Our engineers have just deployed a data pattern that we’ve not seen before, where they create a very large amount of new data in FDB on a periodic basis, and then clean up old versions of that data. It takes a comparatively long time to build a stable view of the data, and handling mutations to the ‘live’ dataset is complex and error prone, so they build a completely new dataset under a new prefix each (day, week, whatever), adjust a single key which tells the rest of the system which copy to use once it’s stable, and then delete the entire prefix of the old version.
What we are seeing, when this feature is turned on, is our disk usage just constantly increasing even though they are supposedly deleting old prefixes. My investigations of this led me to Data retention after deleting a key range using SSD engine - #6 by gaurav, where I found out that neither ssd-2
(what we were using until a few months ago) or ssd-redwood-1
(what we are using now, on FDB 7.3) clean up old data on disk by default. The data is retained in the on-disk B+Tree, and only actually compacted/deleted when the tree is completely rebuilt as part of the process being excluded.

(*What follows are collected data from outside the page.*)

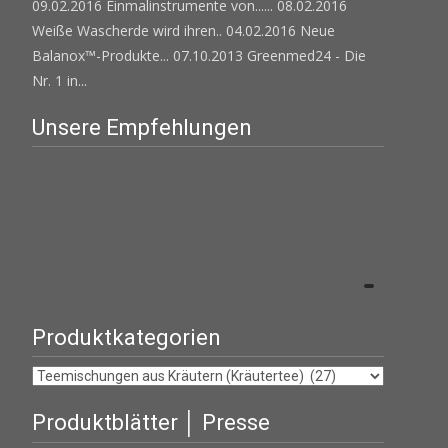
09.02.2016 Einmalinstrumente von......
08.02.2016
Weiße Wascherde wird ihren..
04.02.2016 Neue
Balanox™-Produkte...
07.10.2013 Greenmed24 - Die
Nr. 1 in...
Unsere Empfehlungen
Produktkategorien
Produktblätter │ Presse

Based on that, enabling perpetual_storage_wiggle=1 storage_migration_type=gradual
should help with our erroneous data retention issues, as to my understanding (including when we enabled it for our ssd-2
→ ssd-redwood-1
migration) is that it effectively excludes a storage process at a time, allows it to empty and completely wipe it’s disk, and then re-includes it to migrate data back via normal rebalancing. As the data is migrated away from the process (and the same or other data later migrated back to it) it is compacted.

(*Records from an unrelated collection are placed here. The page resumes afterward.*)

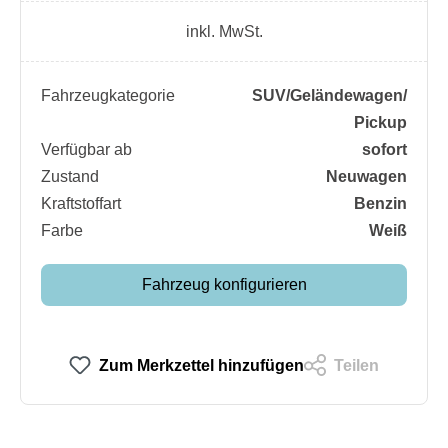
inkl. MwSt.
Fahrzeugkategorie
SUV/​Geländewagen/​
Pickup
Verfügbar ab
sofort
Zustand
Neuwagen
Kraftstoffart
Benzin
Farbe
Weiß
Fahrzeug konfigurieren
Zum Merkzettel hinzufügen
Teilen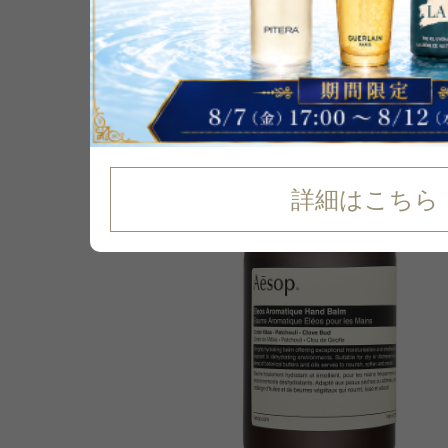
P可
10
%
OFF
詳細はこちら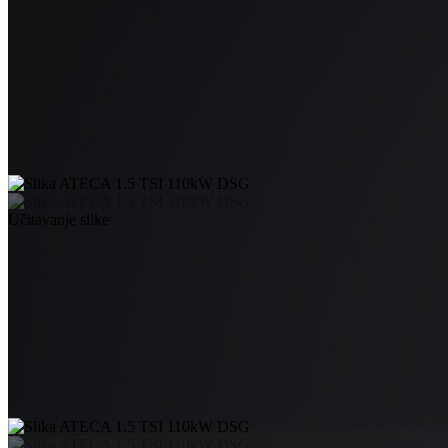
Učitavanje slike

The problem is that this means we have to maintain a very high overhead of ‘available’ disk. In our dev
clusters in particular, we don’t need high performance but we do have quite a lot of data. So we only have 2 storage processes, each on their own EC2 instance, per replication boundary (we’re running in three_data_hall
mode, and our replication boundary is the AWS AZ). That means that each process needs to maintain >50% free disk space to be able to hold the entirety of the data from the other process when it is wiggled.
I’m also not clear on what would happen to the temporarily-moved data after the wiggle was complete. If process A is wiggled, and all it’s data is migrated to process B such that process B is now, say, 80% full on disk, then process A wipes it’s on-disk copies and is re-included so that the K/V data is redistributed between both processes again, will process B remain at 80% disk usage because it hasn’t been completely excluded? So with only 2 storage processes per replication boundary we’re effectively just bouncing that very high usage between them as they are wiggled? Do we need to move to a pattern of more horizontal scaling where we have more processes in a replication boundary such that when one is wiggled the data from it is distributed between the others?